- [Records provided]
___

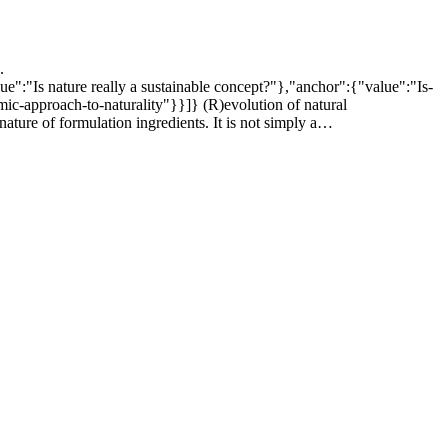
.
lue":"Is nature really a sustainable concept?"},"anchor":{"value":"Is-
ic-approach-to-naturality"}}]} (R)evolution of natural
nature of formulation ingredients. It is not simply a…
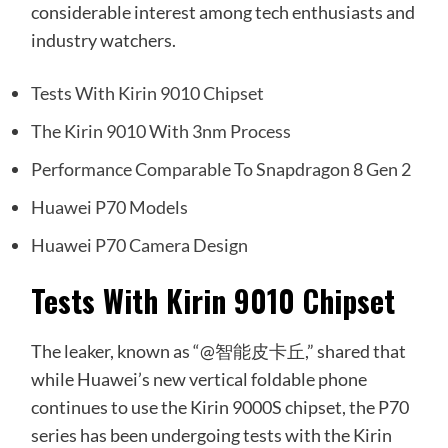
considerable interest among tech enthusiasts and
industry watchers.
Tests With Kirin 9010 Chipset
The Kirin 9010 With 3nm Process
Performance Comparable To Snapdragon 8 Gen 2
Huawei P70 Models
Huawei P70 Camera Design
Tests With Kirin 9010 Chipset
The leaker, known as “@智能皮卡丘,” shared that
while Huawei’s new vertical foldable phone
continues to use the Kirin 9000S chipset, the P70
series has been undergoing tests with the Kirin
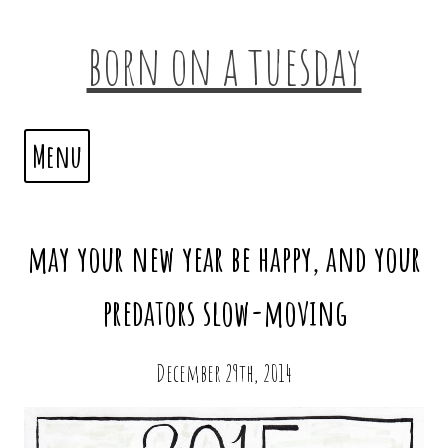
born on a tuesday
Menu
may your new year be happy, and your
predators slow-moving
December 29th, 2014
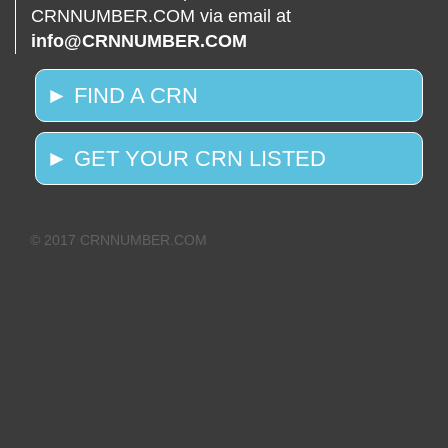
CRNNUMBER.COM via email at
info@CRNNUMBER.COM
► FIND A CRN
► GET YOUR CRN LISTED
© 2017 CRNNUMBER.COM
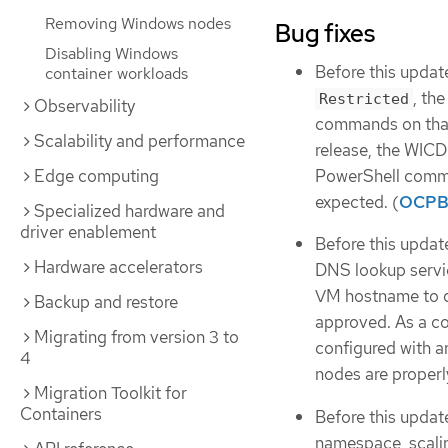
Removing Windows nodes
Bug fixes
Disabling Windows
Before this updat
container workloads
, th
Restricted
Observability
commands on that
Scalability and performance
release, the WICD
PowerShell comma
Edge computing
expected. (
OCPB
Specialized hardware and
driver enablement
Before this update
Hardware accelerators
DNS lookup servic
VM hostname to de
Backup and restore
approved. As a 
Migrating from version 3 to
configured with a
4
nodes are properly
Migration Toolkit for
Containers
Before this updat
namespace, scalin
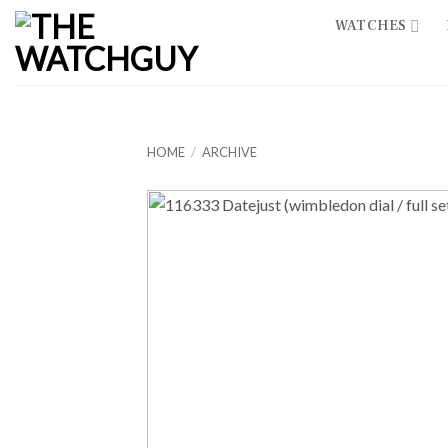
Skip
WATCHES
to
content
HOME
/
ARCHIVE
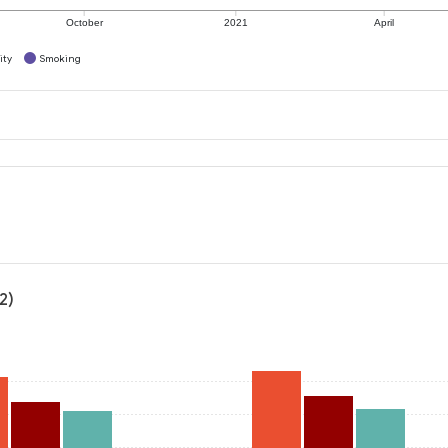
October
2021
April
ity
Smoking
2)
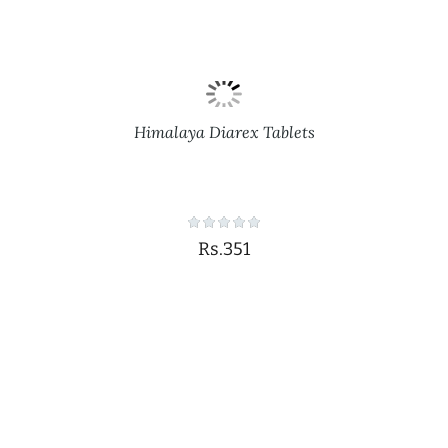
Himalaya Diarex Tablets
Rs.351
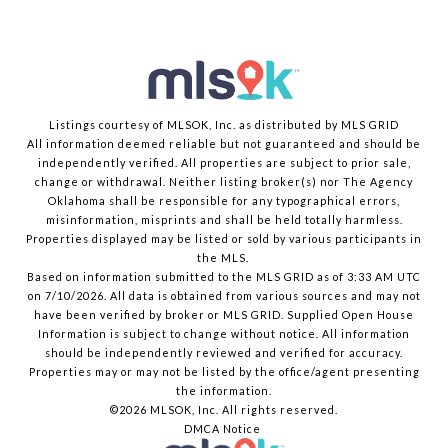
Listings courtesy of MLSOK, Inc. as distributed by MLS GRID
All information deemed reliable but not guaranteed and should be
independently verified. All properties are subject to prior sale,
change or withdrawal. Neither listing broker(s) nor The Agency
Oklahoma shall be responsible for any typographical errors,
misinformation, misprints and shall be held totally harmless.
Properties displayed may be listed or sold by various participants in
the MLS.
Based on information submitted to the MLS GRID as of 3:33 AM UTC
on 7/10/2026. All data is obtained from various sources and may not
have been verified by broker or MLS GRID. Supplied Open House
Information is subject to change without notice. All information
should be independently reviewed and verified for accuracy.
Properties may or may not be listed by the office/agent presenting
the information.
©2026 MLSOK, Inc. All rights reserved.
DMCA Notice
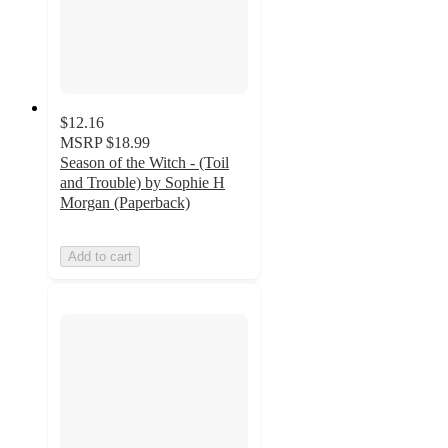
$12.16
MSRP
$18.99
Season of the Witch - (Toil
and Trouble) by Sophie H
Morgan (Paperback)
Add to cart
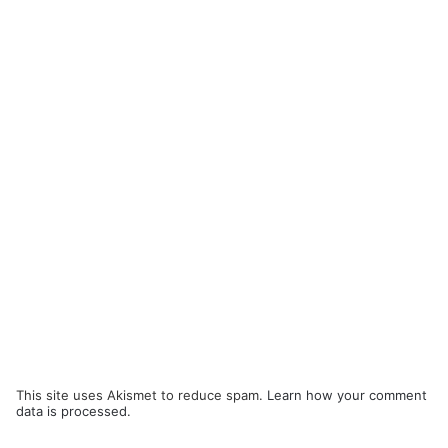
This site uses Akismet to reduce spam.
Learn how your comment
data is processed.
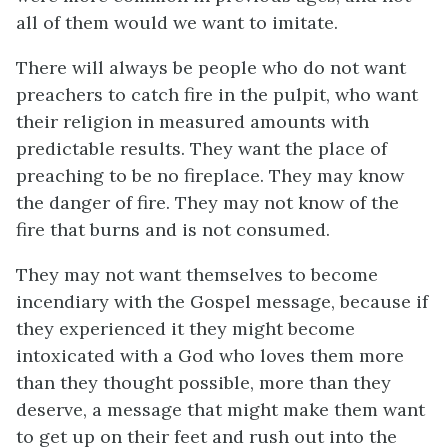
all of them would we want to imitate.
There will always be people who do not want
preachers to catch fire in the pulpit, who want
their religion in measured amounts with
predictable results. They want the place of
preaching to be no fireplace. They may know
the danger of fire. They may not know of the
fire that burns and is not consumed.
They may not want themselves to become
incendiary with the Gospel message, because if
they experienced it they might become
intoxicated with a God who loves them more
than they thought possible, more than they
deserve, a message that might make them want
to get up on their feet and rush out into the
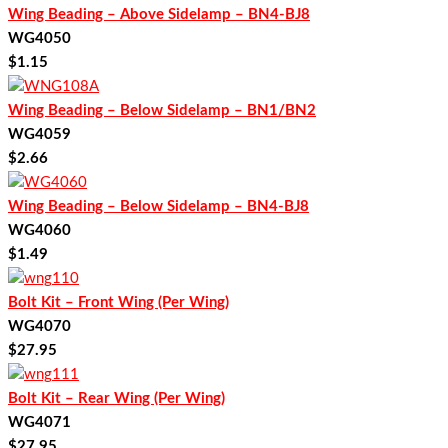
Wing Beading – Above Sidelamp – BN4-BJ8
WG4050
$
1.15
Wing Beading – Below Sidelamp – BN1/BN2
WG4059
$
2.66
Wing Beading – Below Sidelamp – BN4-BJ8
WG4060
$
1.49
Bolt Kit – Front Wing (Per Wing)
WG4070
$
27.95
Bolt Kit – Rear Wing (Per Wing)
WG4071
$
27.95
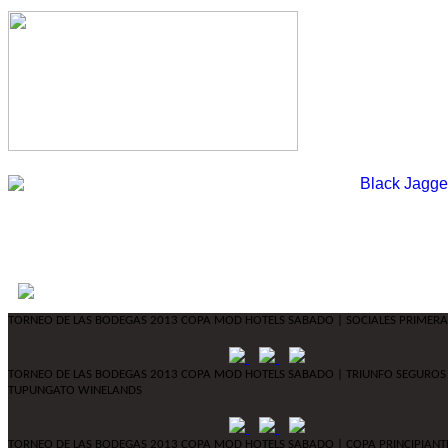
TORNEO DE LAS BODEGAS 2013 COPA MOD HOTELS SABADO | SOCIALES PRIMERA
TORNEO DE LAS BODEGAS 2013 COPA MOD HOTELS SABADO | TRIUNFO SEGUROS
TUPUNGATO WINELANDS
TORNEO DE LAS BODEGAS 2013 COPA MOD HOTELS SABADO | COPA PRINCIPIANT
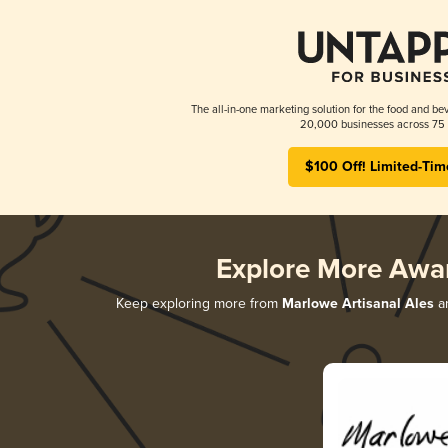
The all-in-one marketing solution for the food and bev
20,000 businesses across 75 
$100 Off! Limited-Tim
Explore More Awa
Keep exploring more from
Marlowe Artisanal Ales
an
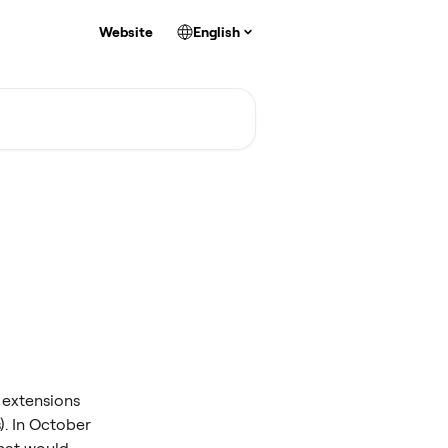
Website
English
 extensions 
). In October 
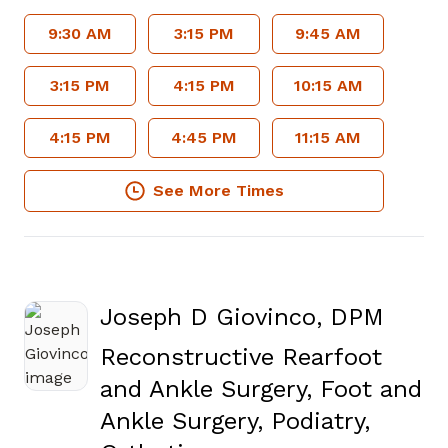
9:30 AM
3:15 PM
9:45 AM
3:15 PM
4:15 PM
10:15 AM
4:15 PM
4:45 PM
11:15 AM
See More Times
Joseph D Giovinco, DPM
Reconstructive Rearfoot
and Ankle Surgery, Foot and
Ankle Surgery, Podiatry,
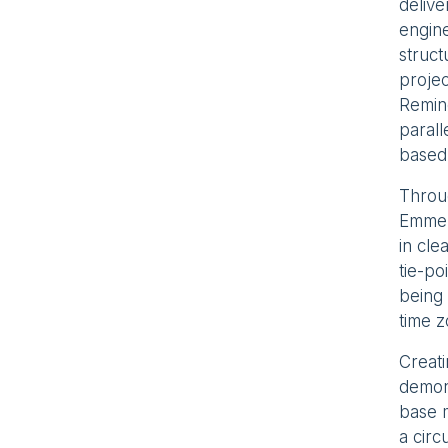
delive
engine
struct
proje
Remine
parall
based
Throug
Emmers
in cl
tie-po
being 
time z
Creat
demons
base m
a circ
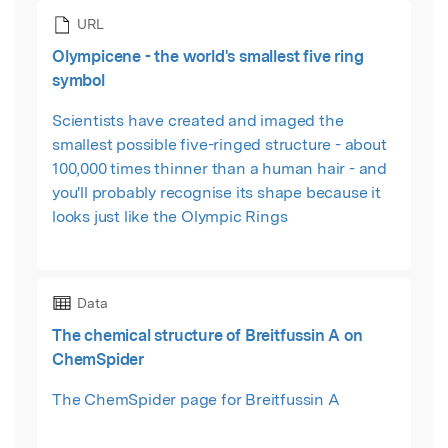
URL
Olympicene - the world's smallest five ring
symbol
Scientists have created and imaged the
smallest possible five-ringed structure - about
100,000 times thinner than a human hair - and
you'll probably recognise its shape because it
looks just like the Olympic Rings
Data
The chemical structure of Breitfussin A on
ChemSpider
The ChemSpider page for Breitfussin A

___

- [Exercise] In the data above, find the line containing "Wing Beading – Below Sidelamp – BN4-BJ8" and the line containing "TORNEO DE LAS BODEGAS 2013 COPA MOD HOTELS SABADO | COPA". Copy exactly the stretch from the first through the second, both included, leaving out any picture.

- [Solution to the problem]
Wing Beading – Below Sidelamp – BN4-BJ8
WG4060
$
1.49
Bolt Kit – Front Wing (Per Wing)
WG4070
$
27.95
Bolt Kit – Rear Wing (Per Wing)
WG4071
$
27.95
TORNEO DE LAS BODEGAS 2013 COPA MOD HOTELS SABADO | SOCIALES PRIMERA
TORNEO DE LAS BODEGAS 2013 COPA MOD HOTELS SABADO | TRIUNFO SEGUROS
TUPUNGATO WINELANDS
TORNEO DE LAS BODEGAS 2013 COPA MOD HOTELS SABADO | COPA PRINCIPIANT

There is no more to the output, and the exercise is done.